👨‍🏫 Week 08 - (Re-)shaping data, data normalisation and databases

DS105 - Data for Data Science

Author
Published

15 November 2022

Setup

You might need to open the terminal to install packages if an import does not work.

💡 Tip: Enable”Toogle Auto-Numbering” on the left-side corner of Jupyter Lab user interface.

Import packages

import numpy as np
import pandas as pd

# import the required libraries
import requests
from bs4 import BeautifulSoup

# Importing plotnine like this will make your life easier
from plotnine import *
library(tidyverse) #rvest is part of tidyverse

Data Collection

Web Scraping: Frequent ‘python’ Questions

# sending a request to the site
base_url = "https://stackoverflow.com/questions/tagged/python"
response_html = requests.get(base_url)
# read the content of the site
base_url <- "https://stackoverflow.com/questions/tagged/R"
response_html <- read_html(base_url)

The response_html object returned by the rvest::read_html function is not as easy to explore as the one we get with the Python’s BeautifulSoup version of this tutorial. But they encode the same info.

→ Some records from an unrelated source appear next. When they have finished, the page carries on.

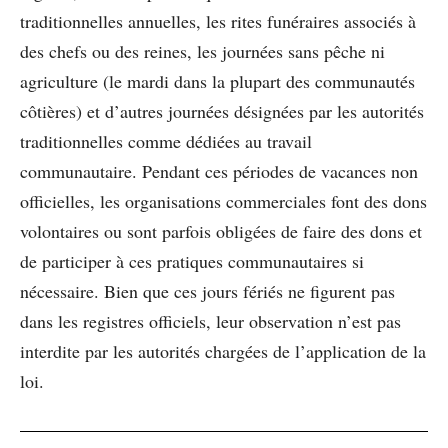
traditionnelles annuelles, les rites funéraires associés à
des chefs ou des reines, les journées sans pêche ni
agriculture (le mardi dans la plupart des communautés
côtières) et d’autres journées désignées par les autorités
traditionnelles comme dédiées au travail
communautaire. Pendant ces périodes de vacances non
officielles, les organisations commerciales font des dons
volontaires ou sont parfois obligées de faire des dons et
de participer à ces pratiques communautaires si
nécessaire. Bien que ces jours fériés ne figurent pas
dans les registres officiels, leur observation n’est pas
interdite par les autorités chargées de l’application de la
loi.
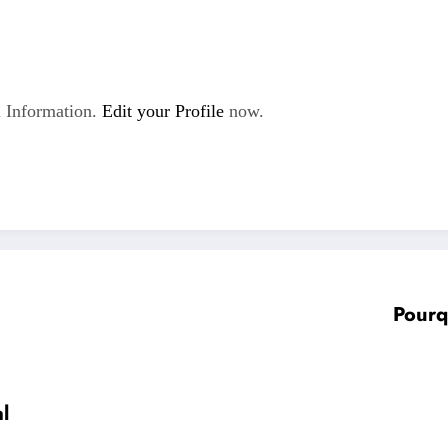
 Information.
Edit your Profile
now.
Pourq
l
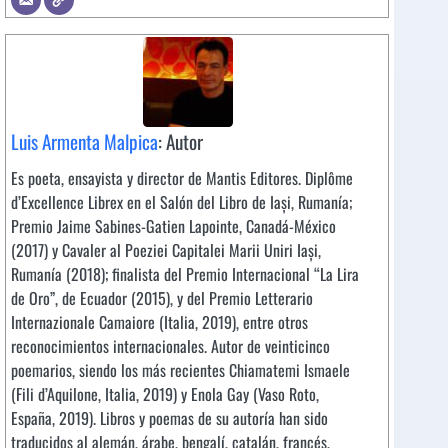
Luis Armenta Malpica
: Autor
Es poeta, ensayista y director de Mantis Editores. Diplôme
d’Excellence Librex en el Salón del Libro de Iași, Rumanía;
Premio Jaime Sabines-Gatien Lapointe, Canadá-México
(2017) y Cavaler al Poeziei Capitalei Marii Uniri Iași,
Rumanía (2018); finalista del Premio Internacional “La Lira
de Oro”, de Ecuador (2015), y del Premio Letterario
Internazionale Camaiore (Italia, 2019), entre otros
reconocimientos internacionales. Autor de veinticinco
poemarios, siendo los más recientes Chiamatemi Ismaele
(Fili d’Aquilone, Italia, 2019) y Enola Gay (Vaso Roto,
España, 2019). Libros y poemas de su autoría han sido
traducidos al alemán, árabe, bengalí, catalán, francés,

How many lines does this page has?

len(response_html.text)
print(response_html)

Keep a tab with the documentation of rvest to consult how to do things: rvest documentation.

What will we extract?

Let’s extract the questions and related statistics. Let’s explore how you would do that:

Step-by-Step is the way to go

💡Here’s the key takeaway of this session: don’t write code to collect all the questions. Write code to collect ONLY ONE question first.

Extracting the right divs

After exploring the HTML, I found out I want all the <div class="s-post-summary"> inside the main <div id="questions">:

# parsing page"s content
soup = BeautifulSoup(response_html.text)

all_posts = soup.find("div", id="questions").find_all("div", class_="s-post-summary")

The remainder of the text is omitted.